4.5. Het - ook pas bij dupliek opgeworpen - verweer van de VVV dat zij door verjaring een recht op vruchtgebruik heeft gekregen, waarbij het mogen liggen op de bewuste strook water het genieten van een natuurlijke vrucht betreft, wordt verworpen. Het miskent dat het genot van een strook water naar verkeersopvattingen nimmer als een natuurlijke vrucht kan worden aangemerkt als bedoeld in artikel 3:9 BW. De stelling van de VVV kan derhalve niet leiden tot het door haar gewenste rechtsgevolg. Nu zij daarmee niet heeft voldaan aan haar stelplicht kan een reactie van de provincie op dit verweer achterwege blijven.

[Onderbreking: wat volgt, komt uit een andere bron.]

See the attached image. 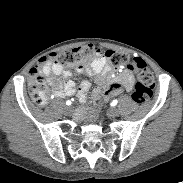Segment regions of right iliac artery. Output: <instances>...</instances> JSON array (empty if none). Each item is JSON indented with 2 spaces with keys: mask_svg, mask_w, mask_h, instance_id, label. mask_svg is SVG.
Segmentation results:
<instances>
[{
  "mask_svg": "<svg viewBox=\"0 0 183 183\" xmlns=\"http://www.w3.org/2000/svg\"><path fill=\"white\" fill-rule=\"evenodd\" d=\"M66 104H67V105H71V101H70V100H67V101H66Z\"/></svg>",
  "mask_w": 183,
  "mask_h": 183,
  "instance_id": "82829eb1",
  "label": "right iliac artery"
}]
</instances>
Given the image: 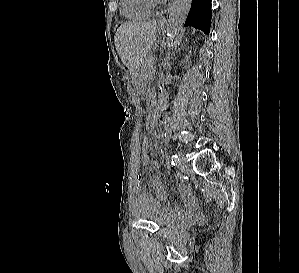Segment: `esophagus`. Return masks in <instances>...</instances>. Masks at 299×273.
I'll list each match as a JSON object with an SVG mask.
<instances>
[{
	"instance_id": "34e87169",
	"label": "esophagus",
	"mask_w": 299,
	"mask_h": 273,
	"mask_svg": "<svg viewBox=\"0 0 299 273\" xmlns=\"http://www.w3.org/2000/svg\"><path fill=\"white\" fill-rule=\"evenodd\" d=\"M166 18L165 17H161L160 19H159V23H161V24H163V23H166Z\"/></svg>"
}]
</instances>
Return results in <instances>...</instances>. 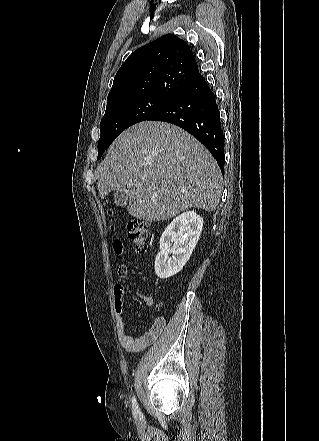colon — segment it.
Segmentation results:
<instances>
[{"mask_svg":"<svg viewBox=\"0 0 319 441\" xmlns=\"http://www.w3.org/2000/svg\"><path fill=\"white\" fill-rule=\"evenodd\" d=\"M128 237L133 243L138 253H144L147 250L148 239L150 236V226L148 223L139 220H132L128 226ZM122 243L116 239L114 247L120 246Z\"/></svg>","mask_w":319,"mask_h":441,"instance_id":"obj_1","label":"colon"}]
</instances>
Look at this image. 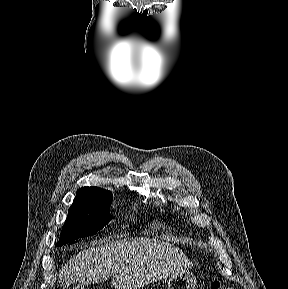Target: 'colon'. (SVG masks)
Returning a JSON list of instances; mask_svg holds the SVG:
<instances>
[{"mask_svg": "<svg viewBox=\"0 0 288 289\" xmlns=\"http://www.w3.org/2000/svg\"><path fill=\"white\" fill-rule=\"evenodd\" d=\"M211 289H233V288L222 285L220 283H214Z\"/></svg>", "mask_w": 288, "mask_h": 289, "instance_id": "obj_1", "label": "colon"}]
</instances>
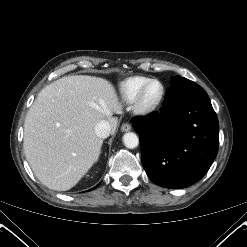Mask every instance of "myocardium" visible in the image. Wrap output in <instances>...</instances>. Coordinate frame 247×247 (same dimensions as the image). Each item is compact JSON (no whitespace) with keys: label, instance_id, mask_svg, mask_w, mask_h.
Masks as SVG:
<instances>
[{"label":"myocardium","instance_id":"f54148a6","mask_svg":"<svg viewBox=\"0 0 247 247\" xmlns=\"http://www.w3.org/2000/svg\"><path fill=\"white\" fill-rule=\"evenodd\" d=\"M159 84L161 87V92L159 97L151 104H146L144 102V96L146 94V91L152 84ZM165 96V87L163 83L160 80L157 79H151L148 81L145 85L142 86V88L137 93L135 99L133 100V111L137 115H148L153 113L155 110L158 109L160 104L162 103Z\"/></svg>","mask_w":247,"mask_h":247}]
</instances>
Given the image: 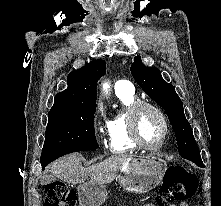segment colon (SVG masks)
<instances>
[{
  "label": "colon",
  "instance_id": "colon-1",
  "mask_svg": "<svg viewBox=\"0 0 221 206\" xmlns=\"http://www.w3.org/2000/svg\"><path fill=\"white\" fill-rule=\"evenodd\" d=\"M198 178L184 167L176 165L168 168L165 183L156 196L155 206H172L196 195ZM45 206H76V192L64 183L56 181L46 188Z\"/></svg>",
  "mask_w": 221,
  "mask_h": 206
}]
</instances>
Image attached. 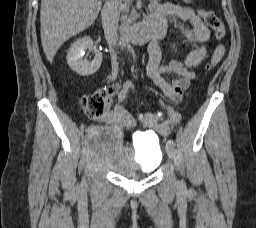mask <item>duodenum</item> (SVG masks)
Here are the masks:
<instances>
[{
  "mask_svg": "<svg viewBox=\"0 0 256 228\" xmlns=\"http://www.w3.org/2000/svg\"><path fill=\"white\" fill-rule=\"evenodd\" d=\"M103 18L101 19V22L103 21ZM161 35V31L157 26H154L149 21L145 20L127 31L121 37V44L123 46L127 44H143L150 39L160 38Z\"/></svg>",
  "mask_w": 256,
  "mask_h": 228,
  "instance_id": "1",
  "label": "duodenum"
}]
</instances>
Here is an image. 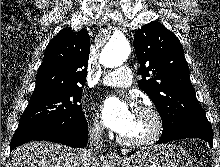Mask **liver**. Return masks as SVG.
I'll return each mask as SVG.
<instances>
[{
    "label": "liver",
    "mask_w": 220,
    "mask_h": 167,
    "mask_svg": "<svg viewBox=\"0 0 220 167\" xmlns=\"http://www.w3.org/2000/svg\"><path fill=\"white\" fill-rule=\"evenodd\" d=\"M80 151L52 142H29L12 151L8 167H81ZM92 167H100L98 159Z\"/></svg>",
    "instance_id": "liver-1"
}]
</instances>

4.6. Voordat de rechtbank toekomt aan de door de VVV meer subsidiair gevoerde verweren, dient eerst te worden beslist op het verjaringsverweer als vermeld in r.o. 4.2 (314 lid 1). De rechtbank overweegt dat als dit verweer zou slagen, de vorderingen voor zover deze zien op het verwijderen en verwijderd houden van de ark afgewezen dienen te worden, omdat dan uitsluitend een niet rechtens afdwingbare natuurlijke verbintenis van de VVV jegens de provincie resteert.
Voorzieningen
4.7. Ten slotte behoeven de op de grond rondom de ligplaats aangebrachte voorzieningen bespreking. De provincie heeft in haar dagvaarding niet aangegeven wat precies op de grond is aangebracht. Uit de bijbehorende producties blijkt dat het een toiletgebouw en een aanlegsteiger betreft, terwijl bij repliek een toiletgebouw en een watertappunt worden genoemd. Vaststaat dat de VVV indertijd ontheffing is verleend voor de aanleg van het toiletgebouw en de aanlegsteiger en dat deze ontheffingen in mei 2011 is ingetrokken. De VVV heeft geen verweer gevoerd tegen de vordering tot verwijdering van deze voorzieningen, zodat de vordering - toegespitst op deze voorzieningen - toewijsbaar is.
Schadevergoeding
4.8. De VVV heeft wel verweer gevoerd tegen de gevorderde schade, en aangegeven dat onduidelijk is waarom de provincie schade zou lijden. De provincie heeft daarop niet meer gereageerd, zodat de vordering tot vergoeding van schade alleen al daarom dient te worden afgewezen.
De rechtbank stelt daarnaast vast dat de provincie in de gronden van haar dagvaarding uitsluitend spreekt over schade als gevolg van de recentelijk door de VVV in bezit genomen gronden, zonder dat nader toe te lichten. De rechtbank ziet zonder nadere toelichting niet in dat "recentelijk" gronden zijn ingenomen, nu immers de ontheffingen voor de voorzieningen dateren van 1978 en 1997. In elk geval heeft de provincie in de gronden van de dagvaarding geen enkele onderbouwing gegeven voor haar vordering tot schadevergoeding vanwege de onrechtmatige inbezitneming van de ligplaats. Omdat de provincie niet heeft voldaan aan de op haar rustende stelplicht dient de vordering tot schadevergoeding te worden afgewezen.
Slotsom
4.9. De rechtbank zal de zaak verwijzen naar de rol om de provincie in de gelegenheid te stellen op het bij dupliek gevoerde verweer als bedoeld in r.o. 4.2 te reageren. In afwachting hiervan wordt iedere verdere beslissing aangehouden.
5. De beslissing
De rechtbank
5.1. bepaalt dat de zaak weer op de rol zal komen van 10 oktober 2012 voor het nemen van een akte door de provincie over hetgeen is vermeld onder r.o. 4.9,
5.2. houdt iedere verdere beslissing aan.
Dit vonnis is gewezen door mr. E.B.E.M. Rikaart-Gerard en in het openbaar uitgesproken op 26 september 2012.